En otra ocasión visité a mi hermana, cuyo esposo poseía libros espiritistas y sufría el acoso de los demonios. Aunque al principio me sentía incapaz de ayudarlo, versículos como Hebreos 1:14 me convencieron de que yo contaba con el apoyo de los ángeles de Jehová. Cuando mi cuñado puso en práctica los principios bíblicos que le mostré y se deshizo de todo lo relacionado con el ocultismo, los demonios lo dejaron en paz. Felizmente, mi hermana y él se convirtieron en Testigos muy celosos.

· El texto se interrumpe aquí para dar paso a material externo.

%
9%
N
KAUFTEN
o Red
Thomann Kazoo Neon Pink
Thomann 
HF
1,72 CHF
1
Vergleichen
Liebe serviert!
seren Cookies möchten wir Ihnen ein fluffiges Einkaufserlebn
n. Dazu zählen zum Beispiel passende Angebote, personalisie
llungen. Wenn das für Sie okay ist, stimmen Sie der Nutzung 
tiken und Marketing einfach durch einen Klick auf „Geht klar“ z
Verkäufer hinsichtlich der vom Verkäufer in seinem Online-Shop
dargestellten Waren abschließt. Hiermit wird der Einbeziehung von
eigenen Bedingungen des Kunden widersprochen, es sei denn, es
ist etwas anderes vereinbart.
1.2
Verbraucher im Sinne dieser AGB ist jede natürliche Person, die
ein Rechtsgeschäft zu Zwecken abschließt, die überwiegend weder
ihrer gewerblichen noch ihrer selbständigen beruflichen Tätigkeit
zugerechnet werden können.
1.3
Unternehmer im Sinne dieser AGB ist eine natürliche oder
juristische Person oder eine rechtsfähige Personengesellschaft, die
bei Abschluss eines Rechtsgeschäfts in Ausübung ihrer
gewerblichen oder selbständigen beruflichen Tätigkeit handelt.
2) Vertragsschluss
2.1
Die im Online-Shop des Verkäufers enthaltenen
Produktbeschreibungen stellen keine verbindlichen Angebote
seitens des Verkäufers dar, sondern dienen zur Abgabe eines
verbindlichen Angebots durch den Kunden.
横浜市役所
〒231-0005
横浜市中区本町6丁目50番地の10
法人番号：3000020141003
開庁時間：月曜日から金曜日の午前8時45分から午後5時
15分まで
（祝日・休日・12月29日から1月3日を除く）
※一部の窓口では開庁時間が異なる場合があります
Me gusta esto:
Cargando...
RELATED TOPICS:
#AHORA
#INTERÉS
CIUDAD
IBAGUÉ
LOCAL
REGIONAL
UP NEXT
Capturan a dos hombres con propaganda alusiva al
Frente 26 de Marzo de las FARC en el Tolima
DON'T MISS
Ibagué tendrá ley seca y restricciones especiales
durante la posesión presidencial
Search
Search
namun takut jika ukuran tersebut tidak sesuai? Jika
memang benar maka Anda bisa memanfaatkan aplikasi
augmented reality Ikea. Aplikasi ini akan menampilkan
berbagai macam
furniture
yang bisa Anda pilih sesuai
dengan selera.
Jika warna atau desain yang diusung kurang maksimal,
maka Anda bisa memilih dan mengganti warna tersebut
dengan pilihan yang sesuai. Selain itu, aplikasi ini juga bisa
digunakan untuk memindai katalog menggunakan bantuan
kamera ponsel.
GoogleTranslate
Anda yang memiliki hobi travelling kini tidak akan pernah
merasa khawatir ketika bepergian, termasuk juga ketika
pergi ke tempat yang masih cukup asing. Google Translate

En 1947 vino a verme un Testigo norteamericano llamado Arthur Emiot. ¡Me puse tan contento! Le pregunté dónde se reunían los hermanos, y él me explicó que había un grupo en Liévin, a unos 10 kilómetros (6 millas) de distancia. En aquella época no era fácil conseguir ni siquiera una bicicleta, así que fui a pie a las reuniones durante varios meses. Para ese entonces, en Francia solo había 2.380 Testigos —muchos de ellos inmigrantes polacos⁠—, y hacía ocho años que la obra estaba prohibida. Pero el 1 de septiembre de 1947 recuperamos el reconocimiento legal y se abrió una nueva sucursal en Villa Guibert, en París. Como en todo el país no había ni un solo precursor, en el número de diciembre de 1947 del Informador (conocido ahora como Nuestro Ministerio del Reino) se invitó a los hermanos a emprender el servicio de tiempo completo. En ese momento, eso suponía predicar ciento cincuenta horas al mes, aunque en 1949 la cifra se redujo a cien. Yo me bauticé en 1948, plenamente de acuerdo con las palabras de Juan 17:17, donde Jesús le dice a Jehová: “Tu palabra es la verdad”. En diciembre de 1949 me hice precursor.

De la cárcel a Dunkerque

Mi primer destino fue Agen, al sur de Francia. Pero no estuve mucho tiempo, pues tan pronto como dejé de ser minero me llamaron a filas, y al negarme, me metieron en la cárcel. Aunque allí estaba prohibido poseer una Biblia, conseguí algunas páginas de los Salmos. Su lectura me infundió fuerzas y valor. Cuando me soltaron, me vi en un dilema: ¿seguiría en el servicio de tiempo completo, o había llegado la hora de “sentar cabeza”? Como siempre, la Biblia me ayudó a hallar la respuesta. Las palabras de Pablo registradas en Filipenses 4:11-13 me hicieron reflexionar: “Para todas las cosas tengo la fuerza en virtud de aquel que me imparte poder”. Al final, tomé la decisión de seguir en el precursorado. En 1950 me comunicaron mi siguiente asignación: Dunkerque, una ciudad en la que ya había predicado antes.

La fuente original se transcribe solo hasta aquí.